9/11 and the ‘Great Redistribution’ that followed | COMMENTARY

Smoke billows across the New York City skyline after two hijacked planes crashed into the twin towers on Sept. 11, 2001.  (AP Photo/Patrick Sison, File)

In the series premiere of “The Wire,” which aired the summer after the 9/11 attacks, Baltimore Police Det. Jimmy McNulty asks his FBI friend Terrance “Fitz” Fitzhugh to help wiretap drug dealers in the city. “Wrong war, brother,” Fitz says. The FBI was shutting down drug investigations to throw all its resources at counterterrorism, and later in the series, Fitz can only snag a crucial wiretap of Russel “Stringer” Bell by changing his first name to “Ahmed” on the warrant.

When I think about 9/11 — after I recall the shock, the grief and the rage of that awful day — I think about wealthy, booming Washington, D.C., and its poor, struggling cousin 40 miles north, the city of Baltimore. I think about how America’s response to the attacks amounted, in so many ways, to picking winners and losers here at home. I think about the Great Redistribution.


In the 1990s, Baltimore and D.C. were two peas in a pod — about the same size, with rising crime rates and shrinking populations. It made little difference that D.C. was the seat of the federal government.
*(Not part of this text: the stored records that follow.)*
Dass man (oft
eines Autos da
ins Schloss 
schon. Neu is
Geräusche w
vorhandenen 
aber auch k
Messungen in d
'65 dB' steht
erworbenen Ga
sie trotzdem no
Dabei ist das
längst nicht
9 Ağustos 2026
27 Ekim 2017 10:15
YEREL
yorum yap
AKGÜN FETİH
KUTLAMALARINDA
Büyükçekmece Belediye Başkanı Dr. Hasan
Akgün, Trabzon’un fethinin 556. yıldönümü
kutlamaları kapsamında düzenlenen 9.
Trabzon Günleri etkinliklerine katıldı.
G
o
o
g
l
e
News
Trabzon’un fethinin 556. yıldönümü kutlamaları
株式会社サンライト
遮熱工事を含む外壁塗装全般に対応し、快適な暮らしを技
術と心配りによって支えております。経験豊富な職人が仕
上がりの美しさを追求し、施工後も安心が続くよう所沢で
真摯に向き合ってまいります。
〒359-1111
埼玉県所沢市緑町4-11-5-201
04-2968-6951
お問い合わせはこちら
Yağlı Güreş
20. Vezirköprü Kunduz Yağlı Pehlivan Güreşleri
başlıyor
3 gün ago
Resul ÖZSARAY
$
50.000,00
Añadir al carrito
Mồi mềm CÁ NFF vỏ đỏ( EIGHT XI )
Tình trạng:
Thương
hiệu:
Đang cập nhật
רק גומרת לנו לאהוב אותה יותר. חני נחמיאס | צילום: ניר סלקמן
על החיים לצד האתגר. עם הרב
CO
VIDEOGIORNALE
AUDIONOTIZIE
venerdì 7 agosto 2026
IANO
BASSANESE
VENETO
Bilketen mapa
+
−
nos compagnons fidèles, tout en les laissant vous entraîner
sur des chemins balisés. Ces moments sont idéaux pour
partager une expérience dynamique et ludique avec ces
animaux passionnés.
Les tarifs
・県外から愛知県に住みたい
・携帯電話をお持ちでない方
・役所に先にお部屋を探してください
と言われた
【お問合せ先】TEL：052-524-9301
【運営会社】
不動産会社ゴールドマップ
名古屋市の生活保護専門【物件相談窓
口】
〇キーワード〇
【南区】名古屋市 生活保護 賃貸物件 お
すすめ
After 9/11, though, their paths diverged. While Baltimore kept shrinking and kept struggling, D.C. grew rich, and its population exploded.


We can’t trace this divergence to a single cause. But America’s response to the 9/11 attacks surely played a major role. During the Cold War, massive defense spending could be distributed throughout the United States because its grand strategy required a host of defensive installations, like intercontinental ballistic missiles across the Great Plains and pricey armaments manufactured at home.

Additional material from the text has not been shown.